Should you be worried amidst all the layoff news?

Though many tech companies announced layoffs last year, the job market overall is not in a dire state. Take job market indicators in the United States, for example, where many of the tech companies that have announced layoffs are headquartered. According to Crunchbase, more than 91,000 people were laid off across the tech industry in the U.S. However, as of December 2022, the country’s unemployment rate was at 3.5%, which is lower compared to the long-term average of 5.73% and is at a 10-year low.

In fact, according to Revelio Labs, 70% of people in the U.S. who’ve been laid off across the tech industry since March 2022 were able to find another job within three months. In fact, Revelio Labs also reports that 52% of these people have been able to find new jobs at higher salaries, meaning that the growth in tech industry salaries that has been steadily on the rise (up 42.6% on average from 2006 to 2021, according to Dice) is not slowing down any time soon.

This, coupled with the historically-low unemployment rate across the country, means that in spite of the layoffs, talent is not being left redundant from work — instead, they’re being shuffled to other employment opportunities. As the skillsets required to work in tech are often white-collar in nature, this reshuffling brings with it an opportunity to sprinkle some innovation magic in traditional industries that may not have been disrupted so heavily yet.
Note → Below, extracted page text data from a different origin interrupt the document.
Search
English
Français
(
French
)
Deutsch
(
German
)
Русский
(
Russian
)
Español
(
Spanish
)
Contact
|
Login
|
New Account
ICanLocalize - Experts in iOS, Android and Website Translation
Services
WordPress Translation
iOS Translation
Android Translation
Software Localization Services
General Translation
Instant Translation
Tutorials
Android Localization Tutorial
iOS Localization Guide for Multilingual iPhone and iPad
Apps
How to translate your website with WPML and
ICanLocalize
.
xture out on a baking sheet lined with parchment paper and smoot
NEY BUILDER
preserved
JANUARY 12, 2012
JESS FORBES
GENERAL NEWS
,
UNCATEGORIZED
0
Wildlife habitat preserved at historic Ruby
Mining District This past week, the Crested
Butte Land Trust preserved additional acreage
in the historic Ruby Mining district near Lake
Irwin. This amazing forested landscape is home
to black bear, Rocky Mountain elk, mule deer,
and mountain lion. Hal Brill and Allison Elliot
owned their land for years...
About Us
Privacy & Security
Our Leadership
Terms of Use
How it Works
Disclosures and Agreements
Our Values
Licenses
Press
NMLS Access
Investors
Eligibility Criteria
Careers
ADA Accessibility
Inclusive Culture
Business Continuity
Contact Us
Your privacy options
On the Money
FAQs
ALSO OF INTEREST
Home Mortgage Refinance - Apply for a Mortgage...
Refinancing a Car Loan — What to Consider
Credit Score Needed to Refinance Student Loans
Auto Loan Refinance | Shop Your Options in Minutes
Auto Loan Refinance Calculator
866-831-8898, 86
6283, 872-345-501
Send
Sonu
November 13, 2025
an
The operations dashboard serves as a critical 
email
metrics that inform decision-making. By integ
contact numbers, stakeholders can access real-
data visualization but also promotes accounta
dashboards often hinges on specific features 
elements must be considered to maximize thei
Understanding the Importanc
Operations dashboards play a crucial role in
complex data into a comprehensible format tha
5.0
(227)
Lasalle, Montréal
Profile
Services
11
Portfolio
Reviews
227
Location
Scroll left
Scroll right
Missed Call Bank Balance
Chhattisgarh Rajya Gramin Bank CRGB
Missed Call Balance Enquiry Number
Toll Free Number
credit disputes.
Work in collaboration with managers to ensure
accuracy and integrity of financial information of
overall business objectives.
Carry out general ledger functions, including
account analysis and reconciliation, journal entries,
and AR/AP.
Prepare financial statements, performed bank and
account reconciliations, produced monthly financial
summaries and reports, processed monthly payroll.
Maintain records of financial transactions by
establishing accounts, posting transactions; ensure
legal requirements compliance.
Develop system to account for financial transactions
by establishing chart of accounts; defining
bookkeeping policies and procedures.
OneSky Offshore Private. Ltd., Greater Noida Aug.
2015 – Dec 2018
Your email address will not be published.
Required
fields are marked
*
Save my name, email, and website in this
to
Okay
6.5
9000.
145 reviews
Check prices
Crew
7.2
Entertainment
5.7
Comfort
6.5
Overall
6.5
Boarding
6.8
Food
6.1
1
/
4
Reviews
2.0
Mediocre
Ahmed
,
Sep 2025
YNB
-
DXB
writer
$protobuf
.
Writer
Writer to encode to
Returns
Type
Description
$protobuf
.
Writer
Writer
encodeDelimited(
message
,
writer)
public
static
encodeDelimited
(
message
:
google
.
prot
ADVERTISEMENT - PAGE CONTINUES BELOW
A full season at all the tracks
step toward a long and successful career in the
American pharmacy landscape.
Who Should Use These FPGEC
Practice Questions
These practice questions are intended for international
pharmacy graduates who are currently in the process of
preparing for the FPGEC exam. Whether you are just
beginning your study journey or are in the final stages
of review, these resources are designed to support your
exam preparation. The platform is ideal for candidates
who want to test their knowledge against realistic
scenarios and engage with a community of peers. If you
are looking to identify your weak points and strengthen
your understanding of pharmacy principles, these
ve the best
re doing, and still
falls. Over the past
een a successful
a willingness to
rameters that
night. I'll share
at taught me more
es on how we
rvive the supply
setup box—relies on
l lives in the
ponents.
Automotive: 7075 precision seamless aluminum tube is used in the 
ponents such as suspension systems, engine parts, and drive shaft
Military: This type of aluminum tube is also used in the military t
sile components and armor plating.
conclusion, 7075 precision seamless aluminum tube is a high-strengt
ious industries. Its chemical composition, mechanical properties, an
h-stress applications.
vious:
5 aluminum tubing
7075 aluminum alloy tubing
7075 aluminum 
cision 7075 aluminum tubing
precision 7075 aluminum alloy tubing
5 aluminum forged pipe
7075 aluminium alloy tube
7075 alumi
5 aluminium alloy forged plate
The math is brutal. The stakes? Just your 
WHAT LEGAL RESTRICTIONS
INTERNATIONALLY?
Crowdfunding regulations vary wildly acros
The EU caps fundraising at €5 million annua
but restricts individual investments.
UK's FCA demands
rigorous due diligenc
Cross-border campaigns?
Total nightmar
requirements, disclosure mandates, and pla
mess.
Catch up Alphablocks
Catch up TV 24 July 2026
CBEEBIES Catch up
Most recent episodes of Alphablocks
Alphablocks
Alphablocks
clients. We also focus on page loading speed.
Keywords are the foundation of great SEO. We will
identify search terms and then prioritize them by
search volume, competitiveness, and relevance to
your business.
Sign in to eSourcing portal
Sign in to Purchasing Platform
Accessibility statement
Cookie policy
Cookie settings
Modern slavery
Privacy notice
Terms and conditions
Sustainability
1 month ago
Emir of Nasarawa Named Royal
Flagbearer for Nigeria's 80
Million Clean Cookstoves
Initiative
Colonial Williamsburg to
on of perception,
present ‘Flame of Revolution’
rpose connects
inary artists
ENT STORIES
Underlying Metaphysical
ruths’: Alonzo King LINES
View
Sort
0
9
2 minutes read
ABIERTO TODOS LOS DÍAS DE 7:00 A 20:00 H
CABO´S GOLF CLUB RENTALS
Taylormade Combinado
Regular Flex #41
Overall, strong employment metrics also indicate that people are able to meet their personal financial plans and obligations, leading to strong consumer sentiment — and it’s this strong consumer demand that tech companies will rely on to ensure that this season of layoffs will be more constructive than detrimental to their businesses. Further, amidst looming recession talks, this also indicates that a true economic slowdown may in fact just be speculation.

What’s the path forward for startups in MENA?

If you’re the founder of, or investor in, a startup in the Middle East that is well-capitalized, the layoffs that are taking place worldwide are a ripe opportunity to attract global talent. If you’re based in the U.A.E., you’d be attracting job candidates with the existing appeal that the country has built to attract talent from abroad, being recently ranked the most attractive country for talent in the Arab region by IMD World Talent Ranking.

In addition to seizing the opportunity to build out your team, we suggest that you take the time to identify other risks you may be facing or could be vulnerable to in an unpredictable economic environment, and be prepared for a worst-case scenario. Then, identify what changes you can make to your financials to improve cash flow as a bracing cushion.

Meanwhile, take the time to address what this global trend means to your existing employees. Be transparent about your business trajectory and communicate with them clearly about what your staffing plans are during this time. And should the case be that you are taking on a hiring freeze or planning for a layoff round, then put together a plan to ensure that staff morale is not clouded with seeds of demotivation. Further, for staff that hold company ESOP (and, therefore, have an interest in the company’s valuation), share with them what your short and medium-term growth plans are so that they don’t jump ship to another company that is simultaneously seeking to hire talent during this time.

The truth is that bull markets follow bear markets; and so, the future of your company is not fated for doom and gloom if business fundamentals are carefully considered in the meanwhile.